Visite fiscali nella P.A.: il Tar riduce le fasce di reperibilità

«Un evento come la malattia non può essere trattato diversamente a seconda del rapporto di lavoro intrattenuto dal personale che ne viene colpito».

Lo afferma il TAR del Lazio nella sentenza n. 16305/23 con cui dispone l’annullamento di quella parte del Decreto Ministeriale n. 206/17 che prevede fasce orarie di reperibilità differenziate per la visita fiscale di dipendenti di Amministrazioni pubbliche e di soggetti privati.

L’art. 3 di tale Decreto, infatti, individua – in caso di malattia – le seguenti fasce di reperibilità per i dipendenti pubblici: 9.00 -13.00 e 15.00 -18.00, con obbligo di reperibilità anche nei giorni non lavorativi e festivi. Nel settore privato, invece, le finestre sono più brevi: 10.00 -12.00 e 17.00 -19.00.
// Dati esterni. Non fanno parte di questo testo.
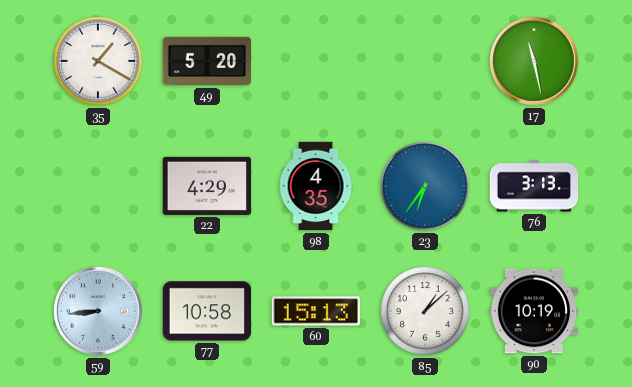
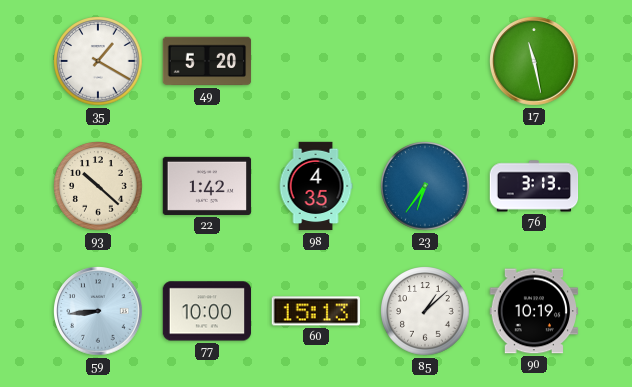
93: none -> 10:22
22: 4:29 -> 1:42
77: 10:58 -> 10:00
La durata complessiva per il settore pubblico risulta, così, quasi doppia rispetto a quella del settore privato (7 ore a fronte di 4 nell’arco di una giornata).

Anche se può sembrare paradossale il Decreto in questione doveva essere adottato proprio «al fine di armonizzare la disciplina dei settori pubblico e privato» in materia di visite fiscali ed accertamenti (art.55 septies, comma 5 bis, d.lgs. 165/01) ma, ad ogni evidenza, tale armonizzazione non è stata assicurata.

D’altra parte già il Consiglio di Stato, nel parere reso sul Decreto e con specifico riferimento all’art. 3 dello stesso, evidenziava che nell’individuare le fasce di reperibilità si lasciava «immutata la differenziazione tra dipendenti pubblici e privati, in relazione ai quali sono previste fasce orarie di reperibilità più brevi».

L’Amministrazione motivava in merito affermando che «l’armonizzazione alla disciplina prevista per i lavoratori privati avrebbe comportato (per i dipendenti pubblici) […] una minore incisività della disciplina dei controlli», ma il Consiglio di Stato rilevava «che la motivazione esplicitata dall’Amministrazione, basandosi su una nozione di controllo prettamente quantitativa›› rischiava di non essere ‹‹conforme al criterio di delega recato dall’art. 55 septies, comma 5 bis del d. lgs. n. 165 del 2001».  Per questo si invitava «l’Amministrazione a procedere, con le modalità ritenute più opportune, all’armonizzazione della disciplina delle fasce orarie di reperibilità fra dipendenti pubblici e dipendenti del settore privato».

L’invito, purtroppo, è rimasto del tutto inascoltato e nella recente sentenza del TAR del Lazio i giudici affermano che la differenziazione delle fasce orarie di reperibilità operata nel Decreto è indicativa «di uno sviamento di potere: la stessa motivazione addotta dall’Amministrazione nell’interlocuzione con il Consiglio di Stato (il mancato allineamento delle fasce di reperibilità per il settore pubblico a quelle del privato è dovuto ad una minore incisività della disciplina dei controlli) è una dimostrazione del fatto che si parte dall’idea che per il settore pubblico servano controlli rafforzati›› che ‹‹sembrano piuttosto diretti a dissuadere dal ricorso al congedo per malattia, in contrasto con la tutela sancita dalla Carta costituzionale dall’art. 32.».

Ma soprattutto risulta evidente, secondo i giudici, la disparità di trattamento tra settore pubblico e privato. Disparità «del tutto ingiustificata» e da cui deriva la violazione dell’art. 3 della Costituzione, non essendo stato rispettato il principio di uguaglianza.